Depends on the person I work with. If I have a good friendly relationship, in the most cases I'll let them know or show if something feels wrong (I can reach them, escape from a technique or smth else), but in some cases I don't do that if the person is too advanced or I don't know how he/she will react.

NagaBaba 11-09-2004 12:11 PM

Re: Poll: How often do you verbally correct students senior to yourself who are making mistakes during aikido training?
 
I did it very often when I was young and naive. So got hurt. LOL. Not anymore these days ;)

Dario Rosati 11-10-2004 04:36 AM

Re: Poll: How often do you verbally correct students senior to yourself who are making mistakes during aikido training?
 
I think I have to specifiy.
The ONLY situation where I "correct" a sempai, is when they start or do a tecnique in a completely different fashion than showed by sensei (for ex: starts as gyaku insead of ai-hanmi, or do irimitenkan instead of tenkan, or goes ura instead of omote an so on... putting me in trouble since I'm far from being able to improvise).

Unfortunately, it seems to me that it happens often (both in dojo and seminars).

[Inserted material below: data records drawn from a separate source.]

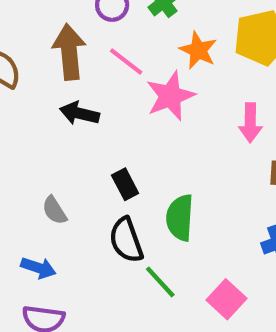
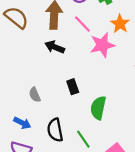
black semicircle: (126, 240) -> (55, 130), moved

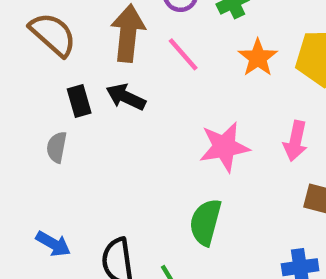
pink star: (102, 45) -> (224, 147), moved
black rectangle: (73, 87) -> (79, 101), moved
gray semicircle: (35, 95) -> (57, 147), moved, turned 32

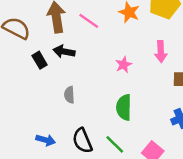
gray semicircle: (57, 147) -> (69, 95), moved
pink star: (224, 147) -> (124, 65), size x0.6

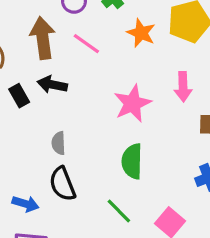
pink star: (124, 65) -> (132, 103), size x1.6
black semicircle: (82, 141) -> (62, 184), moved

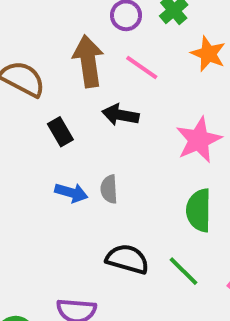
black arrow: (52, 85) -> (120, 115), moved
black semicircle: (62, 184) -> (127, 259), moved, turned 128
blue arrow: (25, 204) -> (71, 193), moved

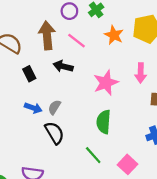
gray semicircle: (109, 189) -> (54, 107), turned 32
black semicircle: (127, 259) -> (54, 133), moved, turned 40

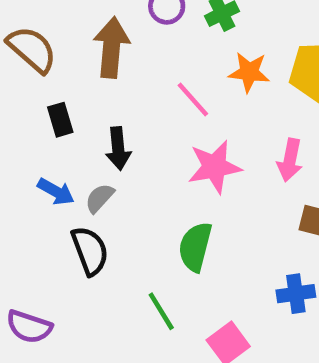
orange star: (114, 35) -> (249, 72), turned -30
pink line: (76, 41) -> (193, 100), moved
black arrow: (63, 66) -> (118, 148), moved, turned -120

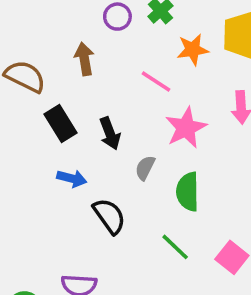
brown arrow: (111, 47) -> (84, 59), size x0.7
black rectangle: (60, 120) -> (61, 123), size x1.4
gray semicircle: (100, 198) -> (145, 168), moved

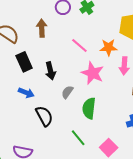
orange star: (193, 50) -> (109, 47), moved
pink star: (186, 128) -> (93, 73), turned -30

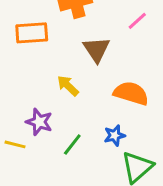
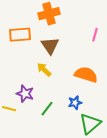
pink line: (137, 21) -> (95, 35), moved, turned -32
brown triangle: (96, 50) -> (50, 46), moved

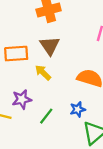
orange rectangle: (20, 35) -> (16, 54), moved
purple star: (25, 94) -> (22, 99), turned -30

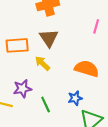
green line: (46, 116) -> (46, 104), turned -63

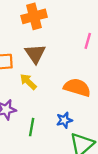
green line: (46, 104) -> (32, 127), turned 35

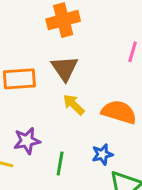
yellow arrow: (28, 82) -> (74, 105), moved

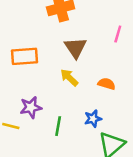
brown triangle: (65, 68) -> (76, 48), moved
orange semicircle: (119, 112) -> (107, 84), size x0.6

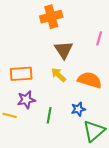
orange rectangle: (24, 56) -> (21, 74), moved
orange semicircle: (107, 84) -> (90, 80), size x1.6

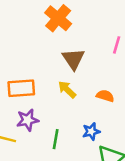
orange cross: (51, 17) -> (58, 18), turned -35
orange semicircle: (90, 80) -> (105, 96), size x0.6

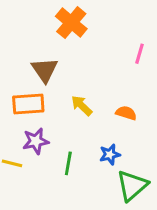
brown triangle: (73, 59) -> (45, 70), moved

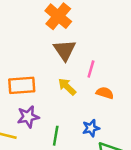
pink line: (139, 54) -> (91, 69), moved
brown triangle: (45, 70) -> (65, 50), moved

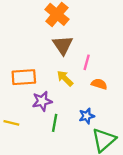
purple star: (28, 117) -> (42, 101), moved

And, in these situations, I really don't care if they feel "provoked" or whatever by my ko-hai status; I think a) my security b) the respect and attinence for what sensei showed come first.

Bye!

anselm 11-10-2004 07:35 AM

Re: Poll: How often do you verbally correct students senior to yourself who are making mistakes during aikido training?
 
i agree

roninja 11-13-2004 12:26 AM

Re: Poll: How often do you verbally correct students senior to yourself who are making mistakes during aikido training?
 
I don't think that I correct others in the sense of "you're wrong..." (well... if someone isn't doing the technique I will say "no", meaning "no, that's not throwing me") I do it in the sense of if we can't figure out why a technique isn't working I'll say "what about..." Some people may find that offensive but I have found that many times students with lower ranks,than me, are able to offer some pretty good tips if I am having trouble figuring out a technique. Being Uke really gives one a great perspective; if the technique is done right , then you get to learn it, if it's done wrong you get to say what you would have needed to feel in order for it to have been done right, then you get to learn it. But this is just my opinion. But overall, I do not think there is much upper ranking Criticism in our school, our Sempai know their stuff well enough so that understudents don't feel the need to "correct". hmm... I wonder if i said it right.